(The records begins)
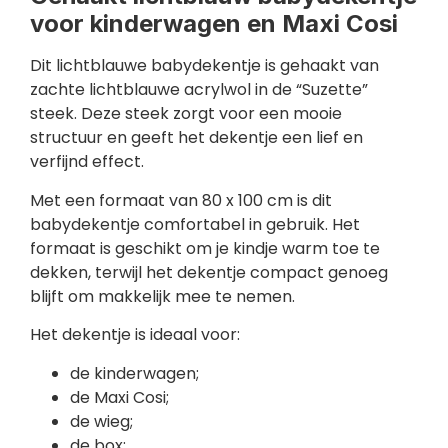
voor kinderwagen en Maxi Cosi
Dit lichtblauwe babydekentje is gehaakt van
zachte lichtblauwe acrylwol in de “Suzette”
steek. Deze steek zorgt voor een mooie
structuur en geeft het dekentje een lief en
verfijnd effect.
Met een formaat van 80 x 100 cm is dit
babydekentje comfortabel in gebruik. Het
formaat is geschikt om je kindje warm toe te
dekken, terwijl het dekentje compact genoeg
blijft om makkelijk mee te nemen.
Het dekentje is ideaal voor:
de kinderwagen;
de Maxi Cosi;
de wieg;
de box;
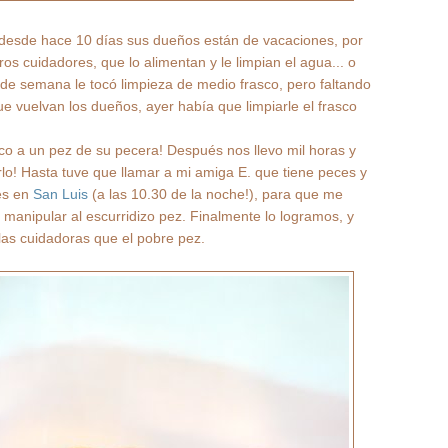
 desde hace 10 días sus dueños están de vacaciones, por
tros cuidadores, que lo alimentan y le limpian el agua... o
n de semana le tocó limpieza de medio frasco, pero faltando
 vuelvan los dueños, ayer había que limpiarle el frasco
co a un pez de su pecera! Después nos llevo mil horas y
rlo! Hasta tuve que llamar a mi amiga E. que tiene peces y
es en
San Luis
(a las 10.30 de la noche!), para que me
 manipular al escurridizo pez. Finalmente lo logramos, y
s cuidadoras que el pobre pez.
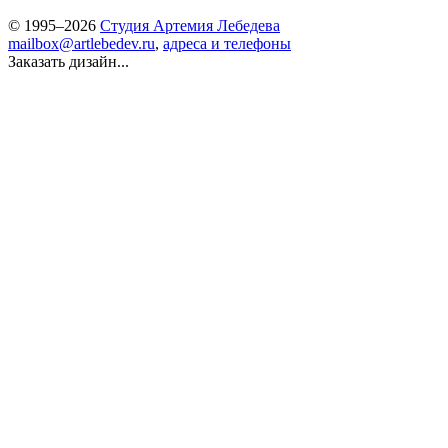
© 1995–2026
Студия Артемия Лебедева
mailbox@artlebedev.ru
,
адреса и телефоны
Заказать дизайн...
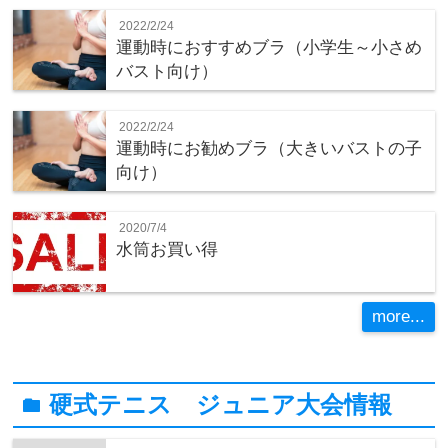
2022/2/24
運動時におすすめブラ（小学生～小さめ
バスト向け）
2022/2/24
運動時にお勧めブラ（大きいバストの子
向け）
2020/7/4
水筒お買い得
more...
硬式テニス ジュニア大会情報
folder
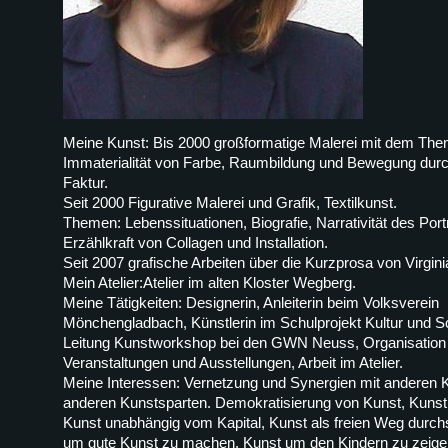
Meine Kunst: Bis 2000 großformatige Malerei mit dem The
Immaterialität von Farbe, Raumbildung und Bewegung dur
Faktur.
Seit 2000 Figurative Malerei und Grafik, Textilkunst.
Themen: Lebenssituationen, Biografie, Narrativität des Port
Erzählkraft von Collagen und Installation.
Seit 2007 grafische Arbeiten über die Kurzprosa von Virgini
Mein Atelier:Atelier im alten Kloster Wegberg.
Meine Tätigkeiten: Designerin, Anleiterin beim Volksverein
Mönchengladbach, Künstlerin im Schulprojekt Kultur und S
Leitung Kunstworkshop bei den GWN Neuss, Organisation
Veranstaltungen und Ausstellungen, Arbeit im Atelier.
Meine Interessen: Vernetzung und Synergien mit anderen K
anderen Kunstsparten. Demokratisierung von Kunst, Kunst 
Kunst unabhängig vom Kapital, Kunst als freien Weg durch
um gute Kunst zu machen. Kunst um den Kindern zu zeige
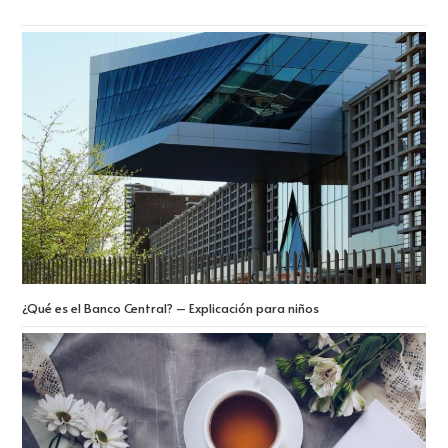
¿Qué es el Banco Central? – Explicación para niños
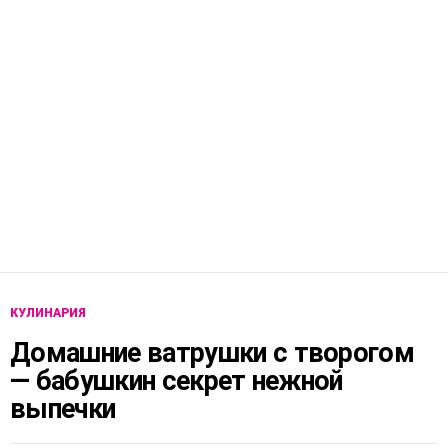
КУЛИНАРИЯ
Домашние ватрушки с творогом
— бабушкин секрет нежной
выпечки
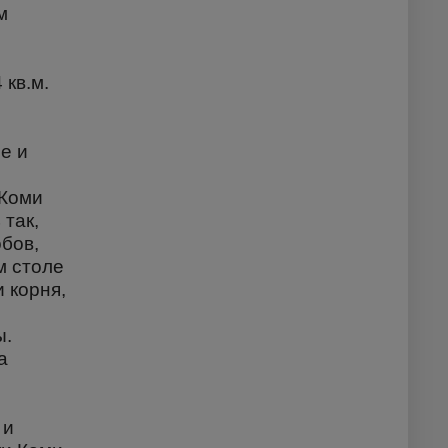
м
 кв.м.
е и
 Коми
так,
обов,
м столе
 корня,
ы.
а
 и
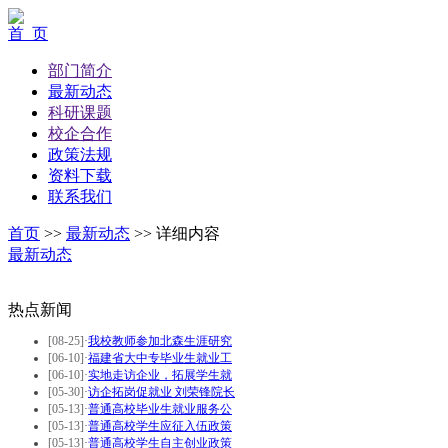
首 页
部门简介
最新动态
科研课题
校企合作
政策法规
资料下载
联系我们
首页
>>
最新动态
>>
详细内容
最新动态
热点新闻
[08-25]
·
我校教师参加北森生涯研究
[06-10]
·
福建省大中专毕业生就业工
[06-10]
·
实地走访企业，拓展学生就
[05-30]
·
访企拓岗促就业 刘荣锋院长
[05-13]
·
普通高校毕业生就业服务公
[05-13]
·
普通高校学生应征入伍政策
[05-13]
·
普通高校学生自主创业政策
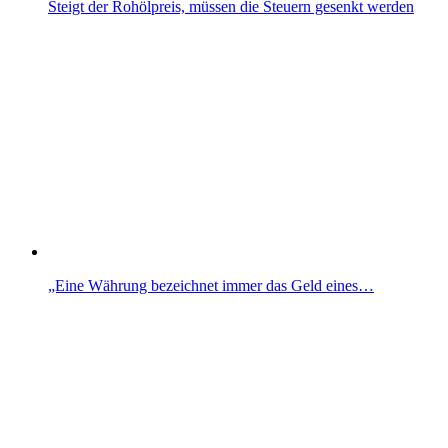
Steigt der Rohölpreis, müssen die Steuern gesenkt werden
„Eine Währung bezeichnet immer das Geld eines…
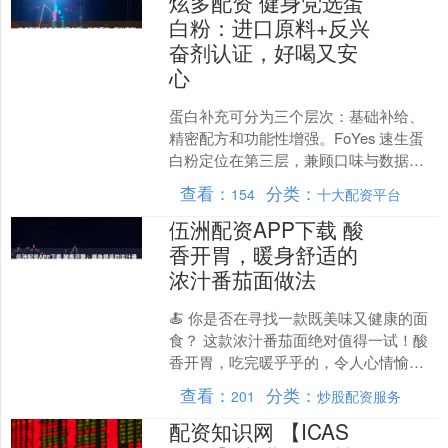
炫多配资 健身党选蛋
白粉：进口原料+反兴
奋剂认证，好喝又安
心
蛋白补充可分为三个层次：基础补给、
精密配方和功能性增强。FoYes 速生蛋
白粉定位在第三层，兼顾口味与数据验
证。进口原料和反兴奋剂认证是“好喝又
查看：
分类：
154
十大配资平台
安心”的关键指标....
伍洲配资APP下载 酸
香开胃，暖身舒适的
浓汁番茄面做法
🍝 你是否在寻找一款既美味又健康的面
食？ 这款浓汁番茄面绝对值得一试！酸
香开胃，吃完暖乎乎的，令人心情愉
悦。接下来，让我们深入了解这道美食
查看：
分类：
201
炒股配资服务
的魅力，以及如何将它融....
配资知识网 【ICAS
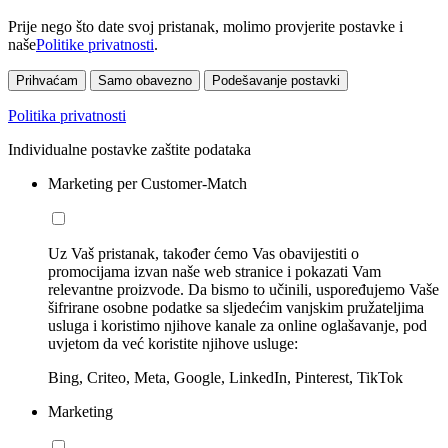
Prije nego što date svoj pristanak, molimo provjerite postavke i
naše
Politike privatnosti
.
Prihvaćam
Samo obavezno
Podešavanje postavki
Politika privatnosti
Individualne postavke zaštite podataka
Marketing per Customer-Match
Uz Vaš pristanak, također ćemo Vas obavijestiti o
promocijama izvan naše web stranice i pokazati Vam
relevantne proizvode. Da bismo to učinili, uspoređujemo Vaše
šifrirane osobne podatke sa sljedećim vanjskim pružateljima
usluga i koristimo njihove kanale za online oglašavanje, pod
uvjetom da već koristite njihove usluge:
Bing, Criteo, Meta, Google, LinkedIn, Pinterest, TikTok
Marketing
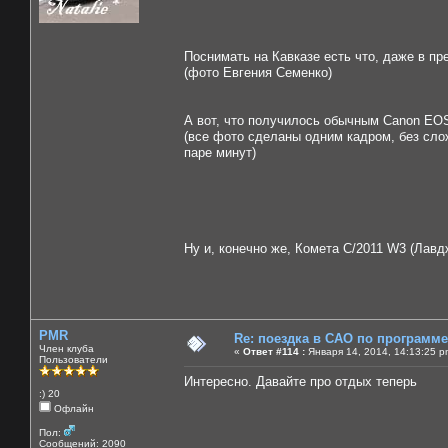
Поснимать на Кавказе есть что, даже в пр
(фото Евгения Семенко)
А вот, что получилось обычным Canon EOS
(все фото сделаны одним кадром, без слож
паре минут)
Ну и, конечно же, Комета C/2011 W3 (Лавд
PMR
Re: поездка в САО по программ
Член клуба
«
Ответ #114 :
Января 14, 2014, 14:13:25 p
Пользователи
Интересно. Давайте про отдых теперь
:) 20
Офлайн
Пол:
Сообщений: 2090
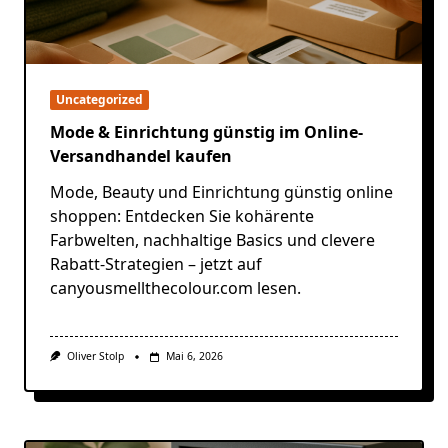
Uncategorized
Mode & Einrichtung günstig im Online-
Versandhandel kaufen
Mode, Beauty und Einrichtung günstig online
shoppen: Entdecken Sie kohärente
Farbwelten, nachhaltige Basics und clevere
Rabatt-Strategien – jetzt auf
canyousmellthecolour.com lesen.
Oliver Stolp
Mai 6, 2026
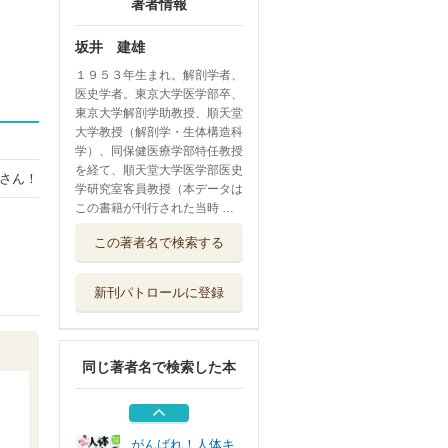
著者情報
坂井 建雄
１９５３年生まれ。解剖学者、
医史学者。東京大学医学部卒、
東京大学解剖学助教授、順天堂
大学教授（解剖学・生体構造科
学）、同保健医療学部特任教授
を経て、順天堂大学医学部医史
さん！
学研究室客員教授（本データは
この書籍が刊行された当時 …
人体大図鑑 完全
この著者名で検索する
版
河出書房新社
新刊パトロールに登録
内臓のしくみ・は
たらきゆるっと...
永岡書店
同じ著者名で検索した本
標準分子細胞生物
学
医学書院
がんばれ！人体キ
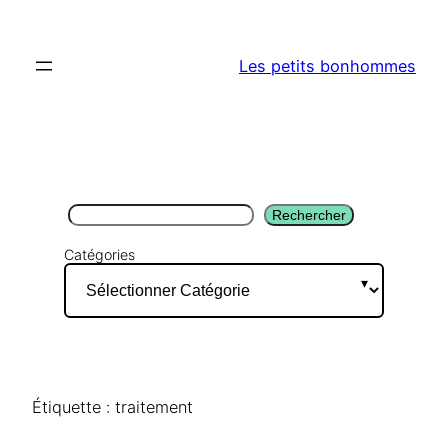
Aller
au
Les petits bonhommes
contenu
Rechercher
Rechercher
Catégories
Étiquette :
traitement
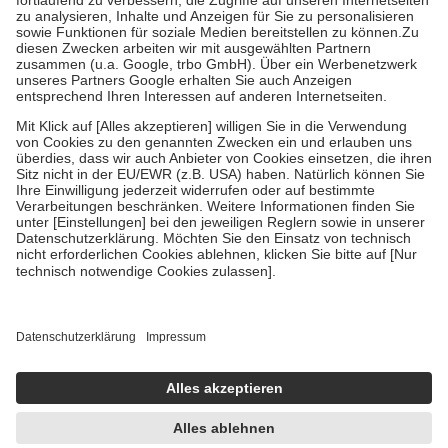
Diese Regeln gelten grundsätzlich auch für Online-Apotheken.
Bei Heilmitteln und häuslicher Krankenpflege beträgt die
Zuzahlung zehn Prozent der Kosten sowie zehn Euro je
Verordnung.
Um das Engagement der Versicherten für ihre eigene Gesundheit zu
stärken und die besondere Stellung der Familie zu unterstützen,
fallen
keine Zuzahlungen
an bei:
• Kindern und Jugendlichen bis zum vollendeten 18. Lebensjahr
mit Ausnahme der Fahrkosten
• Untersuchungen zur Vorsorge und Früherkennung, die von der
GKV getragen werden
• empfohlenen Schutzimpfungen
• Harn- und Blutteststreifen
Wir nutzen Trusted Shops als unabhängigen Dienstleister für die
Einholung von Bewertungen. Trusted Shops hat Maßnahmen
getroffen, um sicherzustellen, dass es sich um echte Bewertungen
handelt. Mehr Informationen findest du hier:
https://help.etrusted.com/hc/de/articles/4419944605341
Einige Bilder und Inhalte wurden unter Zuhilfenahme künstlicher
Intelligenz erstellt.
(The records ends)
Keep every word of the records exact as you write them out, but drop the pictures.

voor kinderwagen en Maxi Cosi
Dit lichtblauwe babydekentje is gehaakt van
zachte lichtblauwe acrylwol in de “Suzette”
steek. Deze steek zorgt voor een mooie
structuur en geeft het dekentje een lief en
verfijnd effect.
Met een formaat van 80 x 100 cm is dit
babydekentje comfortabel in gebruik. Het
formaat is geschikt om je kindje warm toe te
dekken, terwijl het dekentje compact genoeg
blijft om makkelijk mee te nemen.
Het dekentje is ideaal voor:
de kinderwagen;
de Maxi Cosi;
de wieg;
de box;
 desde hace 10 días sus dueños están de vacaciones, por
tros cuidadores, que lo alimentan y le limpian el agua... o
n de semana le tocó limpieza de medio frasco, pero faltando
 vuelvan los dueños, ayer había que limpiarle el frasco
co a un pez de su pecera! Después nos llevo mil horas y
rlo! Hasta tuve que llamar a mi amiga E. que tiene peces y
es en
San Luis
(a las 10.30 de la noche!), para que me
 manipular al escurridizo pez. Finalmente lo logramos, y
s cuidadoras que el pobre pez.
© 1995–2026
Студия Артемия Лебедева
mailbox@artlebedev.ru
,
адреса и телефоны
Заказать дизайн...
2022/2/24
運動時におすすめブラ（小学生～小さめ
バスト向け）
2022/2/24
運動時にお勧めブラ（大きいバストの子
向け）
2020/7/4
水筒お買い得
more...
硬式テニス ジュニア大会情報
folder
Meine Kunst: Bis 2000 großformatige Malerei mit dem The
Immaterialität von Farbe, Raumbildung und Bewegung dur
Faktur.
Seit 2000 Figurative Malerei und Grafik, Textilkunst.
Themen: Lebenssituationen, Biografie, Narrativität des Port
Erzählkraft von Collagen und Installation.
Seit 2007 grafische Arbeiten über die Kurzprosa von Virgini
Mein Atelier:Atelier im alten Kloster Wegberg.
Meine Tätigkeiten: Designerin, Anleiterin beim Volksverein
Mönchengladbach, Künstlerin im Schulprojekt Kultur und S
Leitung Kunstworkshop bei den GWN Neuss, Organisation
Veranstaltungen und Ausstellungen, Arbeit im Atelier.
Meine Interessen: Vernetzung und Synergien mit anderen K
anderen Kunstsparten. Demokratisierung von Kunst, Kunst 
Kunst unabhängig vom Kapital, Kunst als freien Weg durch
um gute Kunst zu machen. Kunst um den Kindern zu zeige
¿Qué es el Banco Central? – Explicación para niños
КУЛИНАРИЯ
Домашние ватрушки с творогом
— бабушкин секрет нежной
выпечки
м
 кв.м.
е и
 Коми
так,
обов,
м столе
 корня,
ы.
а
 и
首 页
部门简介
最新动态
科研课题
校企合作
政策法规
资料下载
联系我们
首页
>>
最新动态
>>
详细内容
最新动态
热点新闻
[08-25]
·
我校教师参加北森生涯研究
[06-10]
·
福建省大中专毕业生就业工
[06-10]
·
实地走访企业，拓展学生就
[05-30]
·
访企拓岗促就业 刘荣锋院长
[05-13]
·
普通高校毕业生就业服务公
[05-13]
·
普通高校学生应征入伍政策
[05-13]
·
普通高校学生自主创业政策
Steigt der Rohölpreis, müssen die Steuern gesenkt werden
„Eine Währung bezeichnet immer das Geld eines…
炫多配资 健身党选蛋
白粉：进口原料+反兴
奋剂认证，好喝又安
心
蛋白补充可分为三个层次：基础补给、
精密配方和功能性增强。FoYes 速生蛋
白粉定位在第三层，兼顾口味与数据验
证。进口原料和反兴奋剂认证是“好喝又
查看：
分类：
154
十大配资平台
安心”的关键指标....
伍洲配资APP下载 酸
香开胃，暖身舒适的
浓汁番茄面做法
🍝 你是否在寻找一款既美味又健康的面
食？ 这款浓汁番茄面绝对值得一试！酸
香开胃，吃完暖乎乎的，令人心情愉
悦。接下来，让我们深入了解这道美食
查看：
分类：
201
炒股配资服务
的魅力，以及如何将它融....
配资知识网 【ICAS
Prije nego što date svoj pristanak, molimo provjerite postavke i
naše
Politike privatnosti
.
Prihvaćam
Samo obavezno
Podešavanje postavki
Politika privatnosti
Individualne postavke zaštite podataka
Marketing per Customer-Match
Uz Vaš pristanak, također ćemo Vas obavijestiti o
promocijama izvan naše web stranice i pokazati Vam
relevantne proizvode. Da bismo to učinili, uspoređujemo Vaše
šifrirane osobne podatke sa sljedećim vanjskim pružateljima
usluga i koristimo njihove kanale za online oglašavanje, pod
uvjetom da već koristite njihove usluge:
Bing, Criteo, Meta, Google, LinkedIn, Pinterest, TikTok
Marketing
Поснимать на Кавказе есть что, даже в пр
(фото Евгения Семенко)
А вот, что получилось обычным Canon EOS
(все фото сделаны одним кадром, без слож
паре минут)
Ну и, конечно же, Комета C/2011 W3 (Лавд
PMR
Re: поездка в САО по программ
Член клуба
«
Ответ #114 :
Января 14, 2014, 14:13:25 p
Пользователи
Интересно. Давайте про отдых теперь
:) 20
Офлайн
Пол:
Сообщений: 2090
Uncategorized
Mode & Einrichtung günstig im Online-
Versandhandel kaufen
Mode, Beauty und Einrichtung günstig online
shoppen: Entdecken Sie kohärente
Farbwelten, nachhaltige Basics und clevere
Rabatt-Strategien – jetzt auf
canyousmellthecolour.com lesen.
Oliver Stolp
Mai 6, 2026
著者情報
坂井 建雄
１９５３年生まれ。解剖学者、
医史学者。東京大学医学部卒、
東京大学解剖学助教授、順天堂
大学教授（解剖学・生体構造科
学）、同保健医療学部特任教授
を経て、順天堂大学医学部医史
さん！
学研究室客員教授（本データは
この書籍が刊行された当時 …
人体大図鑑 完全
この著者名で検索する
版
河出書房新社
新刊パトロールに登録
内臓のしくみ・は
たらきゆるっと...
永岡書店
同じ著者名で検索した本
標準分子細胞生物
学
医学書院
がんばれ！人体キ
Aller
au
Les petits bonhommes
contenu
Rechercher
Rechercher
Catégories
Étiquette :
traitement
Diese Regeln gelten grundsätzlich auch für Online-Apotheken.
Bei Heilmitteln und häuslicher Krankenpflege beträgt die
Zuzahlung zehn Prozent der Kosten sowie zehn Euro je
Verordnung.
Um das Engagement der Versicherten für ihre eigene Gesundheit zu
stärken und die besondere Stellung der Familie zu unterstützen,
fallen
keine Zuzahlungen
an bei:
• Kindern und Jugendlichen bis zum vollendeten 18. Lebensjahr
mit Ausnahme der Fahrkosten
• Untersuchungen zur Vorsorge und Früherkennung, die von der
GKV getragen werden
• empfohlenen Schutzimpfungen
• Harn- und Blutteststreifen
Wir nutzen Trusted Shops als unabhängigen Dienstleister für die
Einholung von Bewertungen. Trusted Shops hat Maßnahmen
getroffen, um sicherzustellen, dass es sich um echte Bewertungen
handelt. Mehr Informationen findest du hier:
https://help.etrusted.com/hc/de/articles/4419944605341
Einige Bilder und Inhalte wurden unter Zuhilfenahme künstlicher
Intelligenz erstellt.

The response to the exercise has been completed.